To determine aneuploidy for chromosome 16 by recycling nuclei of cells already analyzed for chromosomes X, Y, 18, 13, and 21 using multiple fluorescence in situ hybridization in preimplantation human embryos in a time frame compatible with clinical IVF and to asssess the incidence of chromosome 16 aneuploidy in embryos related to maternal age.
Prospective experimental study.
In vitro fertilization program in a tertiary center.
One hundred four consenting patients undergoing IVF.
Chromosome 16 ploidy was analyzed in a total of 195 embryos. In 89 embryos, a standard multiple-probe fluorescence in situ hybridization was used for chromosomes X, Y, 18 and 16 (series 1). The remaining 106 embryos (series 2) were reanalyzed with a new procedure for chromosome 16, which involves rehybridization with a digoxigenin-labeled alpha satellite probe after the standard analysis for chromosomes X, Y, 18, 13, and 21 was completed. The embryos were assigned to one of three groups according to the women's age; group 1: </= 34 years (n = 34), group 2: 35 to 39 years (n = 47); group 3: >/= 40 years (n = 23).

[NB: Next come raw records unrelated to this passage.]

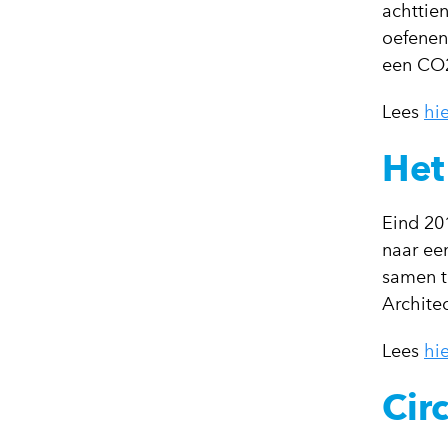
achttie
oefenen
een CO2
Lees
hie
Het
Eind 20
naar ee
samen t
Archite
Lees
hie
Cir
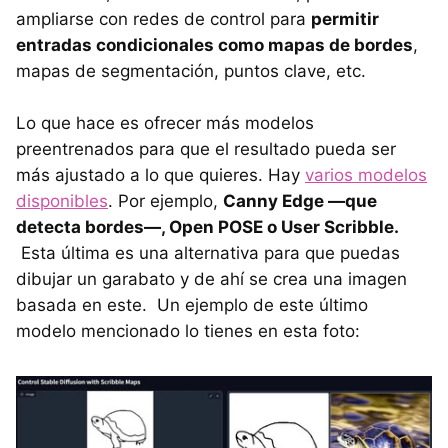
ampliarse con redes de control para
permitir
entradas condicionales como mapas de bordes
,
mapas de segmentación, puntos clave, etc.
Lo que hace es ofrecer más modelos
preentrenados para que el resultado pueda ser
más ajustado a lo que quieres. Hay
varios modelos
disponibles
. Por ejemplo,
Canny Edge —que
detecta bordes—, Open POSE o User Scribble.
Esta última es una alternativa para que puedas
dibujar un garabato y de ahí se crea una imagen
basada en este. Un ejemplo de este último
modelo mencionado lo tienes en esta foto:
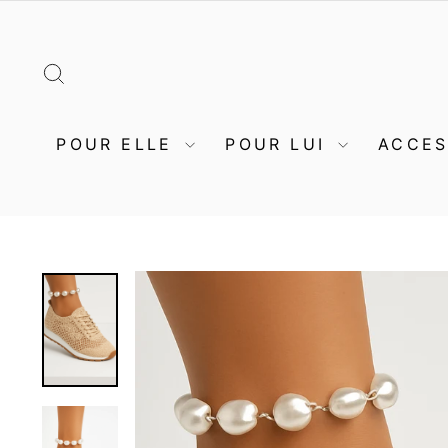
Passer
au
contenu
RECHERCHER
POUR ELLE
POUR LUI
ACCE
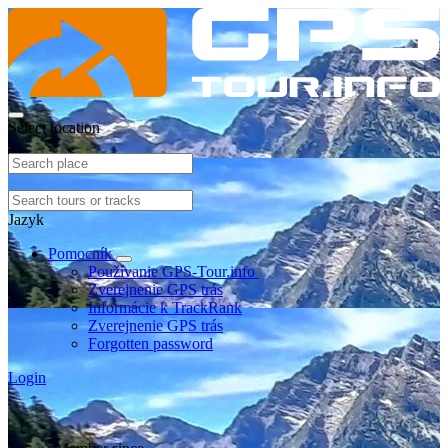
Select location
Jazyk
Pomocník
Používanie GPS-Tour.info
Zverejnenie GPS trás
Informácie k TrackRank
Zverejnenie GPS trás
Forgotten password
Login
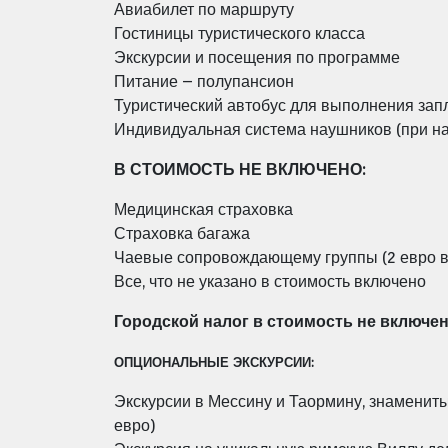
Авиабилет по маршруту
Гостиницы туристического класса
Экскурсии и посещения по программе
Питание – полупансион
Туристический автобус для выполнения зап
Индивидуальная система наушников (при нал
В СТОИМОСТЬ НЕ ВКЛЮЧЕНО:
Медицинская страховка
Страховка багажа
Чаевые сопровождающему группы (2 евро в 
Все, что не указано в стоимость включено
Городской налог в стоимость не включен
ОПЦИОНАЛЬНЫЕ ЭКСКУРСИИ:
Экскурсии в Мессину и Таормину, знаменит
евро)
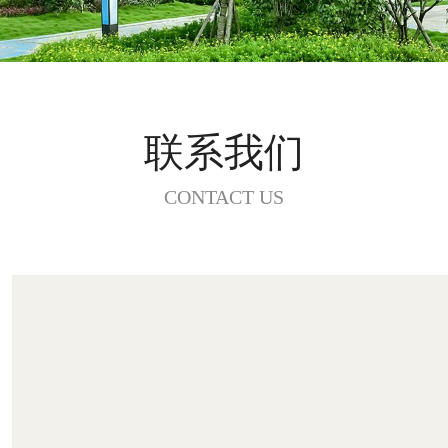
联系我们
CONTACT US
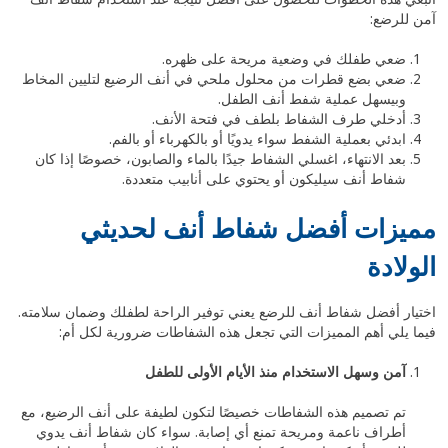
آمن للرضع:
ضعي طفلك في وضعية مريحة على ظهره.
ضعي بضع قطرات من محلول ملحي في أنف الرضيع لتليين المخاط
وبيسهل عملية شفط أنف الطفل.
أدخلي طرف الشفاط بلطف في فتحة الأنف.
ابدئي بعملية الشفط سواء يدويًا أو بالكهرباء أو بالفم.
بعد الانتهاء، اغسلي الشفاط جيدًا بالماء والصابون، خصوصًا إذا كان
شفاط أنف سيليكون أو يحتوي على أنابيب متعددة.
مميزات أفضل شفاط أنف لحديثي
الولادة
اختيار أفضل شفاط أنف للرضع يعني توفير الراحة لطفلك وضمان سلامته.
فيما يلي أهم المميزات التي تجعل هذه الشفاطات ضرورية لكل أم:
آمن وسهل الاستخدام منذ الأيام الأولى للطفل
تم تصميم هذه الشفاطات خصيصًا لتكون لطيفة على أنف الرضيع، مع
أطراف ناعمة ومريحة تمنع أي إصابة. سواء كان شفاط أنف يدوي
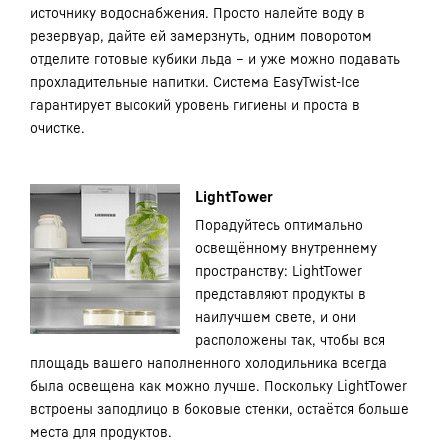
источнику водоснабжения. Просто налейте воду в
резервуар, дайте ей замерзнуть, одним поворотом
отделите готовые кубики льда – и уже можно подавать
прохладительные напитки. Система EasyTwist-Ice
гарантирует высокий уровень гигиены и проста в
очистке.
LightTower
Порадуйтесь оптимально
освещённому внутреннему
пространству: LightTower
представляют продукты в
наилучшем свете, и они
расположены так, чтобы вся
площадь вашего наполненного холодильника всегда
была освещена как можно лучше. Поскольку LightTower
встроены заподлицо в боковые стенки, остаётся больше
места для продуктов.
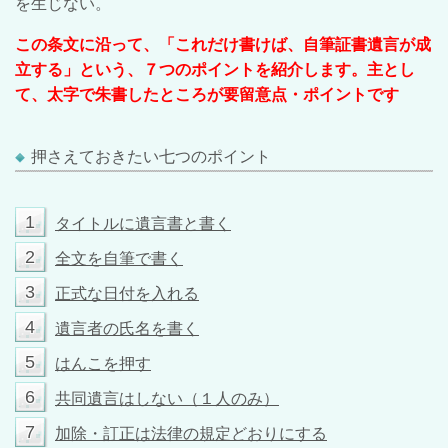
を生じない。
この条文に沿って、「これだけ書けば、自筆証書遺言が成
立する」という、７つのポイントを紹介します。主とし
て、太字で朱書したところが要留意点・ポイントです
押さえておきたい七つのポイント
1
タイトルに遺言書と書く
2
全文を自筆で書く
3
正式な日付を入れる
4
遺言者の氏名を書く
5
はんこを押す
6
共同遺言はしない（１人のみ）
7
加除・訂正は法律の規定どおりにする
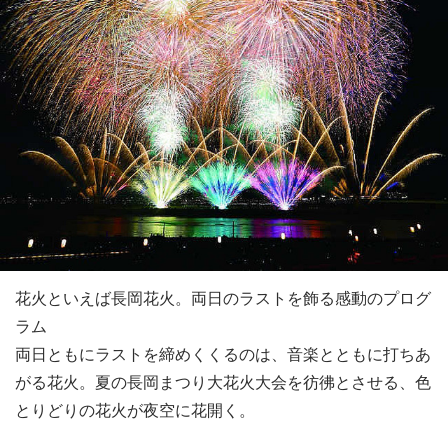
花火といえば長岡花火。両日のラストを飾る感動のプログ
ラム
両日ともにラストを締めくくるのは、音楽とともに打ちあ
がる花火。夏の長岡まつり大花火大会を彷彿とさせる、色
とりどりの花火が夜空に花開く。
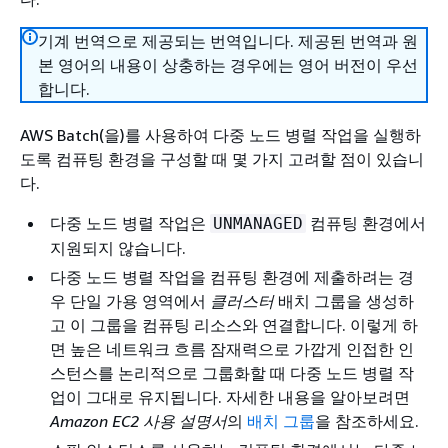
기계 번역으로 제공되는 번역입니다. 제공된 번역과 원
본 영어의 내용이 상충하는 경우에는 영어 버전이 우선
합니다.
AWS Batch(을)를 사용하여 다중 노드 병렬 작업을 실행하
도록 컴퓨팅 환경을 구성할 때 몇 가지 고려할 점이 있습니
다.
다중 노드 병렬 작업은
컴퓨팅 환경에서
UNMANAGED
지원되지 않습니다.
다중 노드 병렬 작업을 컴퓨팅 환경에 제출하려는 경
우 단일 가용 영역에서
클러스터
배치 그룹을 생성하
고 이 그룹을 컴퓨팅 리소스와 연결합니다. 이렇게 하
면 높은 네트워크 흐름 잠재력으로 가깝게 인접한 인
스턴스를 논리적으로 그룹화할 때 다중 노드 병렬 작
업이 그대로 유지됩니다. 자세한 내용을 알아보려면
Amazon EC2 사용 설명서
의
배치 그룹
을 참조하세요.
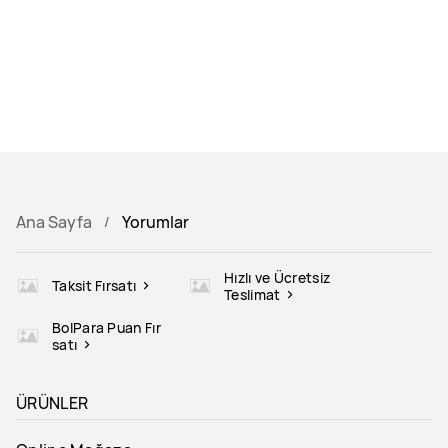
Ana Sayfa
Yorumlar
Hızlı ve Ücretsiz
Taksit Fırsatı
Teslimat
BolPara Puan Fır
satı
ÜRÜNLER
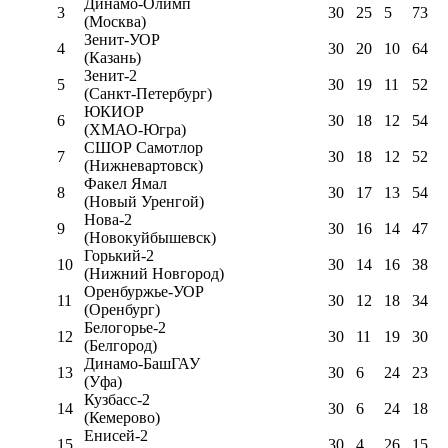
Динамо-Олимп
3
30
25
5
73
(Москва)
Зенит-УОР
4
30
20
10
64
(Казань)
Зенит-2
5
30
19
11
52
(Санкт-Петербург)
ЮКИОР
6
30
18
12
54
(ХМАО-Югра)
СШОР Самотлор
7
30
18
12
52
(Нижневартовск)
Факел Ямал
8
30
17
13
54
(Новый Уренгой)
Нова-2
9
30
16
14
47
(Новокуйбышевск)
Горький-2
10
30
14
16
38
(Нижний Новгород)
Оренбуржье-УОР
11
30
12
18
34
(Оренбург)
Белогорье-2
12
30
11
19
30
(Белгород)
Динамо-БашГАУ
13
30
6
24
23
(Уфа)
Кузбасс-2
14
30
6
24
18
(Кемерово)
Енисей-2
15
30
4
26
15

Successful analysis, including biopsy, fixation, and fluorescence in situ hybridization was achieved in 86% of the blastomeres within approximately 10 hours. A significant relationship was found between the rate of aneuploidy for chromosome 16 and increasing maternal age: group 1: 0%, group 2: 6.3%, and group 3: 11.7%. Monosomy for chromosome 16 was found in 72.7% of the 11 embryos carrying chromosome 16 anomalies, with the remaining three embryos having two trisomies and one tetrasomy. This new protocol was applied clinically to five patients undergoing preimplantation aneuploidy assessment. Aneuploidy for chromosome 16 was found in five embryos from three of those patients.
This study demonstrates that preimplantation genetic diagnosis of the major human aneuploidies is achievable within a time frame compatible with IVF. In addition, this study confirms, for embryos, the existing data from spontaneous abortions suggesting that chromosome 16 aneuploidy increases with maternal age. The high prevalence of embryonic monosomy, which is rarely found in spontaneous abortions, suggests that monosomy 16 could be a factor associated with failure of implantation, as well as pointing to a different mechanism involved in the generation of chromosome 16 aneuploidy.
通过对已进行X、Y、18、13和21号染色体分析的细胞进行核回收,利用多重荧光原位杂交技术,在与临床体外受精相适应的时间范围内,确定植入前人类胚胎中16号染色体的非整倍体情况,并评估与母亲年龄相关的胚胎中16号染色体非整倍体的发生率。
前瞻性实验研究。
三级中心的体外受精项目。
104名接受体外受精的自愿患者。
共对195个胚胎进行了16号染色体倍性分析。在89个胚胎中,使用标准的多探针荧光原位杂交技术对X、Y、18和16号染色体进行分析(系列1)。其余106个胚胎(系列2)在完成X、Y、18、13和21号染色体的标准分析后,采用一种新的16号染色体分析方法进行重新分析,该方法包括用洋地黄毒苷标记的α卫星探针进行再杂交。根据女性年龄将胚胎分为三组;第1组:≤34岁(n = 34),第2组:35至39岁(n = 47);第3组:≥40岁(n = 23)。
在大约10小时内,86%的卵裂球成功完成了分析,包括活检、固定和荧光原位杂交。发现16号染色体非整倍体率与母亲年龄增加之间存在显著关系:第1组:0%,第2组:6.3%,第3组:11.7%。在11个携带16号染色体异常的胚胎中,72.7%为16号染色体单体,其余3个胚胎为两个三体和一个四体。该新方案已临床应用于5名接受植入前非整倍体评估的患者。在其中3名患者的5个胚胎中发现了16号染色体非整倍体。
本研究表明,在与体外受精相适应的时间范围内,可以实现对人类主要非整倍体的植入前基因诊断。此外,本研究证实了胚胎中来自自然流产的现有数据,表明16号染色体非整倍体随母亲年龄增加而增加。胚胎单体的高发生率在自然流产中很少见,这表明16号染色体单体可能是与植入失败相关的一个因素,也表明16号染色体非整倍体产生涉及不同的机制。